EXERCISE
Every line below that carries the word "پروتکل" needs to be copied.

[Items from a dataset]
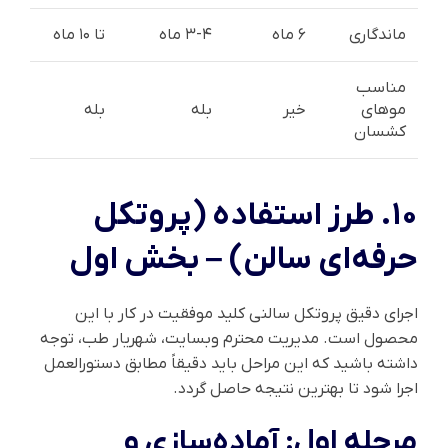
ماندگاری
۶ ماه
۳-۴ ماه
تا ۱۰ ماه
مناسب
موهای
خیر
بله
بله
کشسان
۱۰. طرز استفاده (پروتکل
حرفه‌ای سالن) – بخش اول
اجرای دقیق پروتکل سالنی کلید موفقیت در کار با این
محصول است. مدیریت محترم وبسایت، شهریار طب، توجه
داشته باشید که این مراحل باید دقیقاً مطابق دستورالعمل
اجرا شود تا بهترین نتیجه حاصل گردد.
مرحله اول: آماده‌سازی و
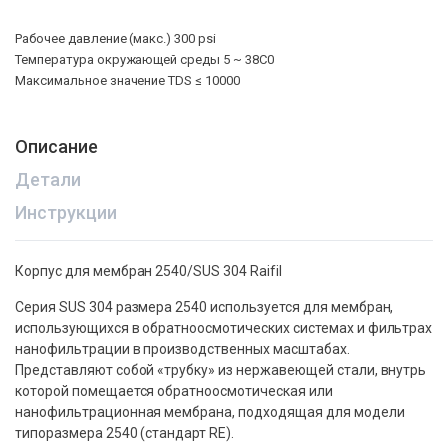
Рабочее давление (макс.) 300 psi
Температура окружающей среды 5 ~ 38С0
Максимальное значение TDS ≤ 10000
Описание
Детали
Инструкции
Корпус для мембран 2540/SUS 304 Raifil
Серия SUS 304 размера 2540 используется для мембран,
использующихся в обратноосмотических системах и фильтрах
нанофильтрации в производственных масштабах.
Представляют собой «трубку» из нержавеющей стали, внутрь
которой помещается обратноосмотическая или
нанофильтрационная мембрана, подходящая для модели
типоразмера 2540 (стандарт RE).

TASK OUTPUT
۱۰. طرز استفاده (پروتکل
اجرای دقیق پروتکل سالنی کلید موفقیت در کار با این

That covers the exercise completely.